Performance in the energy sector was mixed with a 58% rise in ETFS Gasoline, a 33% rise in ETFS Brent and a 14% rise in ETFS Heating Oil offset by a 42% decline in ETFS Natural Gas. Flows into oil ETCs during 1H 2009 were unprecedented, rising to a peak of $1.5bn by the end of April, 1,458% more than total inflows during the same period last year. The flows began in late October 2008 as the oil price plunged through $50/bbl down towards the $30/bbl level. Since early May however, following a doubling of the spot oil price, flows into oil ETCs tracking short maturity oil futures returns such as ETFS Crude Oil, ETFS Brent and ETFS WTI have started to reverse, with investors moving into longer-dated oil ETCs such as ETFS Brent 1yr and into ETFS Natural Gas and ETFS Leveraged Natural Gas. In May and June alone, inflows into natural gas ETCs rose by $472mn, 3.8 times total inflows since listing in September 2006. Towards the end of the first half investor flows into ETFS Short Crude Oil also started to rise, though short flows have not yet approached the levels seen in July of 2008 when short oil flows rose by over $300m just before the oil price plunged.

Agriculture saw similarly divergent trends with ETFS Softs up 14% while ETFS Grains fell by 5%. ETFS Softs (which tracks the futures returns of sugar, coffee and cotton) was pushed higher primarily by a surge in sugar prices, with ETFS Sugar up 32% in 1H 2009. Despite ETFS Soybeans rising 16%, ETFS Grains was held back by the poor performance of ETFS Wheat (down 19%) and ETFS Corn (also down 19%). With the inventories of a number of agricultural commodities near historic lows and rising concerns that El Nina will cause crop disruptions later this year, investors have steadily increased their holdings of agricultural ETCs by $504mn in 1H 2009. ETFS Agriculture saw the strongest inflows in the sector, with inflows up $384mn, behind only gold, oil and natural gas in terms of inflows.
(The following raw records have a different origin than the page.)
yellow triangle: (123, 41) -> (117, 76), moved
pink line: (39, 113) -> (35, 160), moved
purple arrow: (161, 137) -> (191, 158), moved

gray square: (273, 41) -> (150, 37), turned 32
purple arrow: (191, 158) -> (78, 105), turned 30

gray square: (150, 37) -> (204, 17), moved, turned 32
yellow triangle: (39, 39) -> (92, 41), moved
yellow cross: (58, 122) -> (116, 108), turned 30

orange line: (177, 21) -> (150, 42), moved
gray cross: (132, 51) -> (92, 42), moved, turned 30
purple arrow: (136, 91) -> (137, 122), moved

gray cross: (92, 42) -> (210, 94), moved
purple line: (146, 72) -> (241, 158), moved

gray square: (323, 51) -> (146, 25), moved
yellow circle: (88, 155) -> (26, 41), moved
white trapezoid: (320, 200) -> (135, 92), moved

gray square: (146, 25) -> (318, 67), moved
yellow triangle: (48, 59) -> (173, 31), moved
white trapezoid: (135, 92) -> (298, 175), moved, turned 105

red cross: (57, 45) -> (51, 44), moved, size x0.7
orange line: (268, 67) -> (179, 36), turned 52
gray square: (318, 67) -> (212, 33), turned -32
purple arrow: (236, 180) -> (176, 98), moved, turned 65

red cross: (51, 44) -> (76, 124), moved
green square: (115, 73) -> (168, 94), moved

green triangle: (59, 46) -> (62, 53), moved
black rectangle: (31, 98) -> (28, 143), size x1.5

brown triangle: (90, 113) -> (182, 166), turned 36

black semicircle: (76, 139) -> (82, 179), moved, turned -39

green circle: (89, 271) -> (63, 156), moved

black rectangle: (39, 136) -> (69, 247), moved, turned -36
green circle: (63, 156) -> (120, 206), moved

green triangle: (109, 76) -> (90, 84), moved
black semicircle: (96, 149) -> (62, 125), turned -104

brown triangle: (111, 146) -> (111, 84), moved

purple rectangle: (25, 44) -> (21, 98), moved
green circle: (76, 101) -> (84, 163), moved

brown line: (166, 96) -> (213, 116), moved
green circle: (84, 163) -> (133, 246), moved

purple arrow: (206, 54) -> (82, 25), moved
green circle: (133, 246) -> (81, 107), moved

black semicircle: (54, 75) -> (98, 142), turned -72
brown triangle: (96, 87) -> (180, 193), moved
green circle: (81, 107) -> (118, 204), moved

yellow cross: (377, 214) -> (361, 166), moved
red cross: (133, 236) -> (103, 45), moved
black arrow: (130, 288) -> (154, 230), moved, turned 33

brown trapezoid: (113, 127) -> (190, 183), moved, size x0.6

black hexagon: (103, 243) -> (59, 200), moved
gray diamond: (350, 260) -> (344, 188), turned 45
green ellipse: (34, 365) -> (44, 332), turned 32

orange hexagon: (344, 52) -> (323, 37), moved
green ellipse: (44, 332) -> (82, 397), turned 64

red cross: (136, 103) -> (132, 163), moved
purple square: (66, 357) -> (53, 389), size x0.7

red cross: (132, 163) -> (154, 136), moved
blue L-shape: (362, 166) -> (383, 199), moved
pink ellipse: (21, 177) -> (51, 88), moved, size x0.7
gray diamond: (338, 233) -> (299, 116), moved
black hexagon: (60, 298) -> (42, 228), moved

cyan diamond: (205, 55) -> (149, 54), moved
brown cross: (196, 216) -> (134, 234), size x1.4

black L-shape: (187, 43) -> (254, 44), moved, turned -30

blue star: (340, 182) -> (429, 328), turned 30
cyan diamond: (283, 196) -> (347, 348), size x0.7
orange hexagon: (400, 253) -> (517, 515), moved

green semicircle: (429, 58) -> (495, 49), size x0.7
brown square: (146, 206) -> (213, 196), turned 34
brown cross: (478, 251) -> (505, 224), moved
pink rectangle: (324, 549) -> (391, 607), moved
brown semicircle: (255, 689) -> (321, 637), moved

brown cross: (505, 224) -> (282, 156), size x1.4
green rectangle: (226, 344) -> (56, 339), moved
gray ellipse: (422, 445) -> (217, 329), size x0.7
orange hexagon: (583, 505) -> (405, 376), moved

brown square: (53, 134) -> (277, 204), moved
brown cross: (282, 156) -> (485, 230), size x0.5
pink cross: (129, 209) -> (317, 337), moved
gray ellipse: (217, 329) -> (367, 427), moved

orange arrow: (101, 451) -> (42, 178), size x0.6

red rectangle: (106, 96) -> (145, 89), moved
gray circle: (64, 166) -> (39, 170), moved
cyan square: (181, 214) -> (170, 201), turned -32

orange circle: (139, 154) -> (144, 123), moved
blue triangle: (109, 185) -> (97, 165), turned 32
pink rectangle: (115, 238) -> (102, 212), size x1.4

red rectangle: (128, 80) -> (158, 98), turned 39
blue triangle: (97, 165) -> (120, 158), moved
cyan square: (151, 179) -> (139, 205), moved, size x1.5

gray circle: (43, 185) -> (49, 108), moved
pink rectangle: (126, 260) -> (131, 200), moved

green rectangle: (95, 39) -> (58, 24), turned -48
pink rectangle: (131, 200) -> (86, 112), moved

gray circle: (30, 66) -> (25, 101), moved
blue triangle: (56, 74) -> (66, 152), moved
Nicholas Brooks, Head of Research and Investment Strategy, commenting on the 1H 2009 performance numbers said:

“Commodities were the best performing major asset class in the first half of 2009, outperforming developed market equities, bonds and real estate. Commodities have also been the best performing asset class over the past ten years. Remarkably, this performance has been achieved with lower volatility than most developed market equity benchmarks. 1H 2009 started off slowly for most commodities, with gold standing out as the strongest performer in the first part of the year as investors remained concerned about the state of the global financial system and economy. However, as global economic lead indicators began to pick up and credit markets began to function again, cyclically-oriented commodities such as industrial metals and energy began to perform extremely strongly. The top 5 best performing non-leveraged exchange traded commodities (ETCs) were ETFS Copper (up 58.2%), ETFS Gasoline (57.2%), ETFS Physical Palladium (35.3%) and ETFS Brent (33.1%). Total ETC flows are now 34% above the previous all-time high of July 2008, with gold, oil, agriculture and natural gas seeing the largest inflows. More recently we have seen a switch away from ETCs tracking shorter-dated oil futures returns into longer-dated oil ETCs such as ETFS Brent 1yr, into ETFS Short Crude Oil, into ETFS Natural Gas (a price laggard this year) and into ETFS Agriculture, indicating that ETC investors are starting to take a more defensive stance towards the sector.”
1 Proxied by the UK EPRA Real Estate Index.
2 Proxied by the US Tracker 1-10Yrs Bond Index.
3 Calculated using the annual volatility of daily returns from 30th June 1999 to the 30th June 2009.